What can the Palestinians’ statelessness and repeated devastation of their communities tell us about human rights law and related international legal regimes that regulate the protection of refugees and displaced persons? When do refugees become recognized as refugees, and when does their status afford them protection? Under what circumstances are Palestinian rights, especially the right of return, recognized and supported, what enabled Israel to ignore their claims, and what impact will the continued displacement of communities have on the fight for the Palestinian cause?

The participants will bring their unique expertise and diverse disciplinary background to discuss the current displacements of Palestinian refugees. The workshop and discussion mark the recent publication of Palestinians in Syria: Nakba Memories of Shattered Communities by former ICI Fellow Anaheed Al-Hardan.

In English

Anaheed Al-Hardan
Nael Bitari
Caoimhe Butterly
Noa Ha
Axel Salvatori Sinz

Organized by

An ICI Event organized by Anaheed Al-Hardan and Claudia Peppel, in cooperation with the American University Beirut, the Center for Metropolitan Studies, and with generous support of the Rosa Luxemburg Foundation

Anaheed Al-Hardan is an assistant professor of sociology at the American University of Beirut. She serves on the advisory board of the Palestinian Oral History Archive and is a member of al-Shabaka: The Palestinian Policy Network. She is the author of Palestinians in Syria: Nakba Memories of Shattered Communities (Columbia University Press, 2016).

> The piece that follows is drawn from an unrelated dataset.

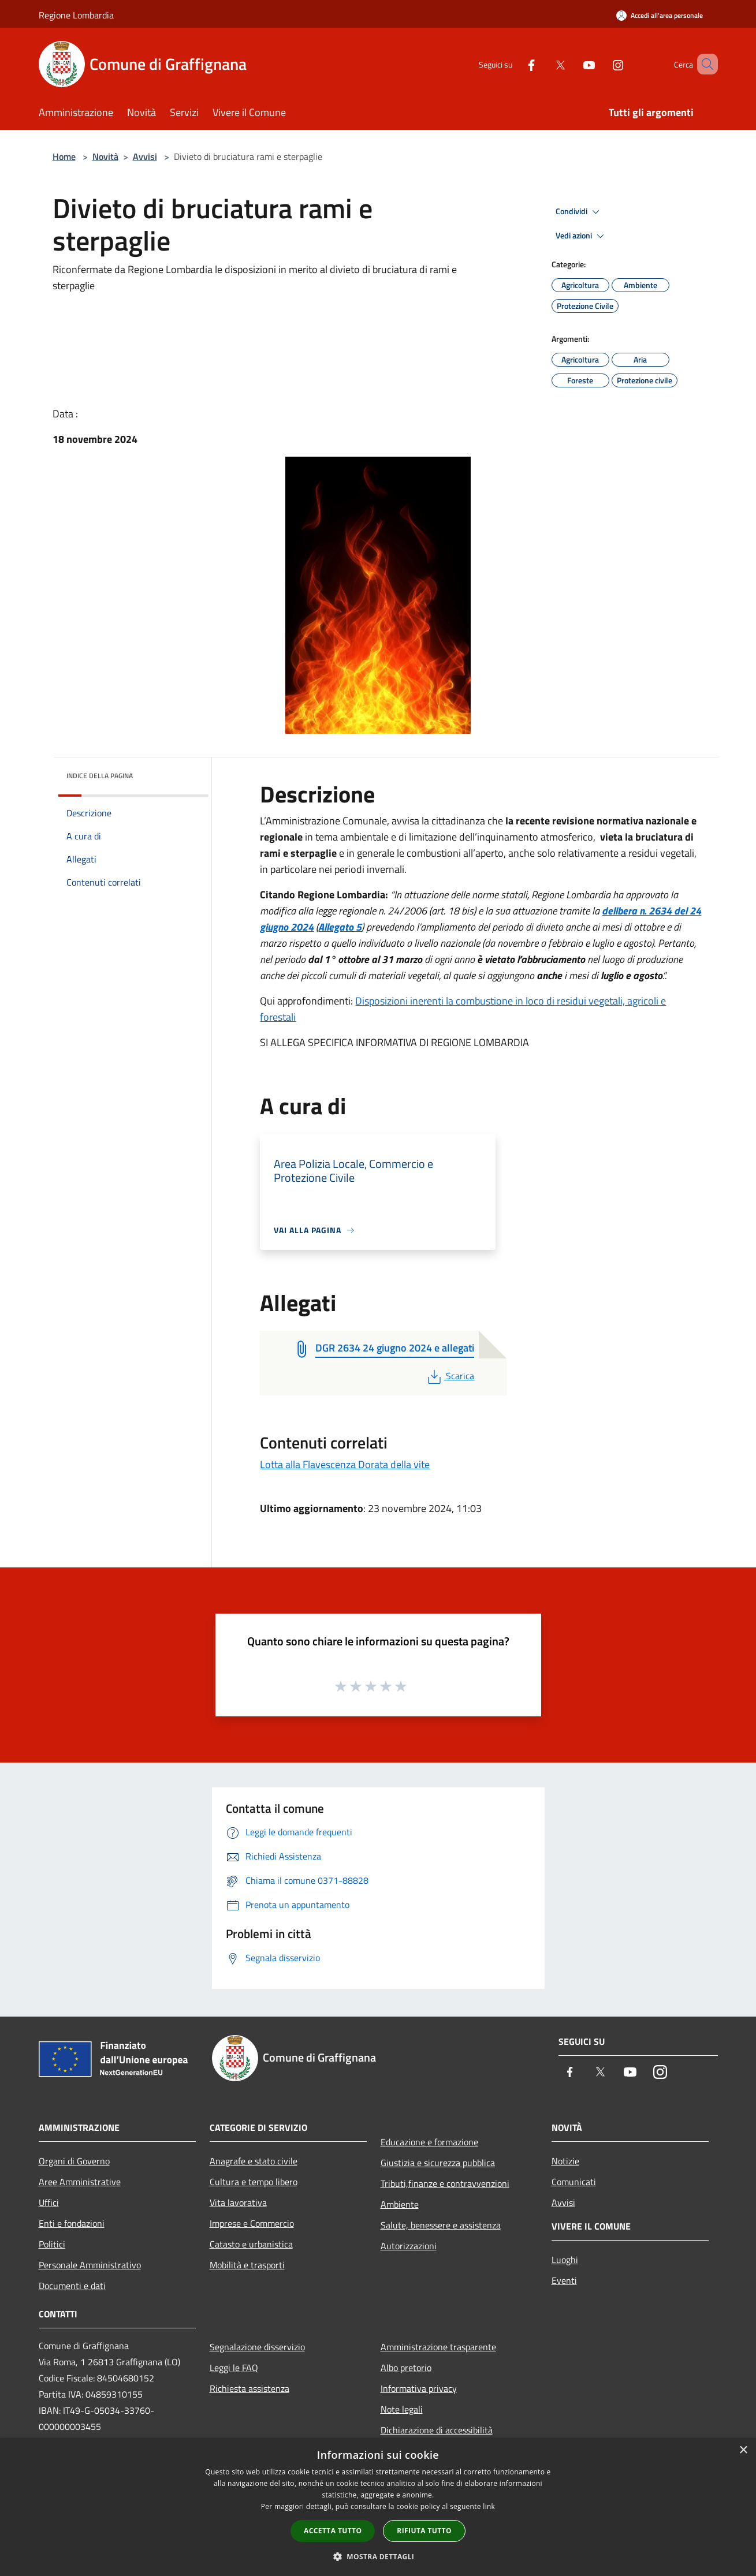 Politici (52, 2244)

Nael Bitari has since 2004 been working with refugees from Palestine, Syria, Lebanon, and Iraq in Syria, Lebanon, and Sweden. He was one of the co-founders of Sawa for Development and Aid in Lebanon in 2011, one of the first youth groups to be established in response to the lack of humanitarian assistance to Syrian refugees in Lebanon. He is currently a consultant and a board member of the Jafra Foundation, a Palestinian-Syrian youth organization based in Lebanon.

Caoimhe Butterly is an Irish activist who spent twelve years working with social movements and community projects in Mexico, Guatemala, Haiti, Palestine, Iraq, and Lebanon. She has spent the last two years working with refugee and migrant communities in Greece and France and has produced a number of short films featuring the stories of women on the move seeking refuge. She is active with migrant-led solidarity and anti-racism groups in Ireland. Her film The Border (Idomeni) (2016) won the Grand Prize in the Irish Council for Civil Liberties Human Rights Film Awards.

Noa Ha is a Postdoctoral Fellow at the Center for Metropolitan Studies at the Technical University Berlin and a member of the Migrationsrat Berlin-Brandenburg e.V. She is an urban studies scholar whose research interests include the relation of refugees and the city. Together with Kirstina Graaff she has edited Street Vending in the Neo-Liberal City: A Global Perspective on the Practices and Policies of a Marginalized Economy(Berghahn Books, 2015)

Axel Salvatori Sinz is a French filmmaker. His first feature-length documentary, Les Chebabs de Yarmouk(2013), was screened in more than 90 international film festivals and won several awards, among them the Regards Neuf for Best First Film at Visions duréel (2013) and the RTP Award for Best Research Film at Doclisboa (2013). He currently works on Chjami è rispondi, a film set in a Corsican village.